West Virginian Contradiction

A conversation with my dad about John Ashcroft’s fair-weather federalism – in which my dad observed that Republicans’ lack of support for states’ rights goes all the way back to the first Republican president, Lincoln – reminded me of a bizarre legal anomaly that I noticed a few years ago: that West Virginia should not be a state. Or at least, it can only be a state if you buy the South’s position on the legality of secession.

Why? Because the acceptance of West Virginia as a state relied on two distinct acts of secession. First, Virginia had to secede from the Union; and second, West Virginia had to secede from Virginia. Now, Lincoln and the Republicans took the position that the secession of southern states was illegal and unconstitutional and hence *never happened*; for the entirety of the Civil War, they were not a separate nation or nations, but union states in rebellion. If that’s so, then Article IV section 3 of the Constitution still applied to Virginia:
New States may be admitted by the Congress into this Union; but no new State shall be formed or erected within the Jurisdiction of any other State; nor any State be formed by the junction of two or more States, or Parts of States, without the Consent of the Legislatures of the States concerned as well as of the Congress.
In other words, as long as Virginia was part of the Union, as the opponents of secession claimed it was, then West Virginia could not have become a state without the consent of the Virginia state legislature – consent that I’m pretty sure was never given.

(It’s not obvious to me whether the final phrase about consent of the legislatures concerned applies to the clause before the semicolon about forming a state within the jurisdiction of an existing state, or if that phrase only applies to states formed by the junction of states or parts of states. But it doesn’t matter, because either way West Virginia’s statehood would have been unconstitutional – either because it was ruled out entirely, or because the Virginia legislature’s consent was never given.)

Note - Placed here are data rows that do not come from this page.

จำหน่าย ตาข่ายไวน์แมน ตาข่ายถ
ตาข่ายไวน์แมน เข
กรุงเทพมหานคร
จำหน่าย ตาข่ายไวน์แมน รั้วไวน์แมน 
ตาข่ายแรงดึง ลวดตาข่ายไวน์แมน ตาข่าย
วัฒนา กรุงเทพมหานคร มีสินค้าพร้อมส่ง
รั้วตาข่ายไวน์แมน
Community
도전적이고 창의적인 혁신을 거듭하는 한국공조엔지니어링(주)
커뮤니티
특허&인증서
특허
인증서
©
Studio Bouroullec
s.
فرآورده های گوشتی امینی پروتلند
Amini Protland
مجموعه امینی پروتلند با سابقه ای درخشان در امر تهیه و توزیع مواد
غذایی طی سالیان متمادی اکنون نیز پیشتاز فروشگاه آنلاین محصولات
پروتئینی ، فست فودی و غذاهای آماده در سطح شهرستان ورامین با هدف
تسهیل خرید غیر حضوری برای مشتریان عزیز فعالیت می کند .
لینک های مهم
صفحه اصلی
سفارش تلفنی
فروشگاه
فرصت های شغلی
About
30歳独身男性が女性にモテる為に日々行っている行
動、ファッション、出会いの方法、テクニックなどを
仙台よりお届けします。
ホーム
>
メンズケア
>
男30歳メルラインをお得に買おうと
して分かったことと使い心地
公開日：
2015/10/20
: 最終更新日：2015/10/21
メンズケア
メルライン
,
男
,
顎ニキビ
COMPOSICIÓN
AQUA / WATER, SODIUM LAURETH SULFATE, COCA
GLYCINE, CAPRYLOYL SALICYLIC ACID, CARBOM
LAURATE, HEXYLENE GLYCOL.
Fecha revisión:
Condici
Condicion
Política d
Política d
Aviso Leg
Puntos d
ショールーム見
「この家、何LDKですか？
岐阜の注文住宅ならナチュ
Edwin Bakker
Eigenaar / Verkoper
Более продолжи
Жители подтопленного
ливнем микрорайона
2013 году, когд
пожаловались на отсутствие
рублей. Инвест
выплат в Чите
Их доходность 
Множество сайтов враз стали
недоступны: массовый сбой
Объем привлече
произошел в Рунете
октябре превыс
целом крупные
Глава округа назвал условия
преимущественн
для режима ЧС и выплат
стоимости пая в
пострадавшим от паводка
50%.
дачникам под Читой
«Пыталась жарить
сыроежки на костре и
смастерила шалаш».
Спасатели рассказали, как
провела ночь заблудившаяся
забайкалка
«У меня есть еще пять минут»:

There is, of course, a legal theory that would justify West Virginia’s statehood: the theory that secession of a state is legal and constitutional. If Virginia actually left the Union, then the constitutional provision above did not apply. The acceptability of secession was, of course, the position of the southern states. But this theory was rejected by precisely the people who voted to admit West Virginia to the Union.

UPDATE: Turns out that Lincoln consulted the members of his Cabinet on this question, and received differing opinions. Salmon P. Chase offers an interesting argument in defense of admitting West Virginia as a new state: that while some Virginian state legislators were in rebellion, other Virginia state legislators and loyal citizens established a convention in Wheeling (a town in what is now West Virginia), and that body constituted the only legitimate legislature of Virginia. Thus, the Constitution required only this legislature’s consent. A clever argument, but I don’t think it quite works. Article IV section 3 requires consent of the legislatures, plural, of the states, also plural, concerned. Now, the Wheeling convention was either the legislature of Virginia or the legislature of West Virginia, but it cannot have been the legislature of both! Therefore, at least one required consent was missing. Now, I suppose one might claim that this position would have denied the people of West Virginia their right of self-determination, i.e., their right to govern themselves without the consent of people living in the Virginian counties in rebellion. But notice that self-determination is the basis of the secessionist argument, so again, the Unionists could not support that argument without contradicting themselves. Also, it’s worth pointing out that the Constitution has specific language prohibiting this form of secession (one part of a state unilaterally separating itself from the rest to become a new state), whereas it does not contain any language prohibiting secession of a state from the union as a whole. So it’s odd, to say the least, to contend that the Constitution allows the former yet prohibits the latter.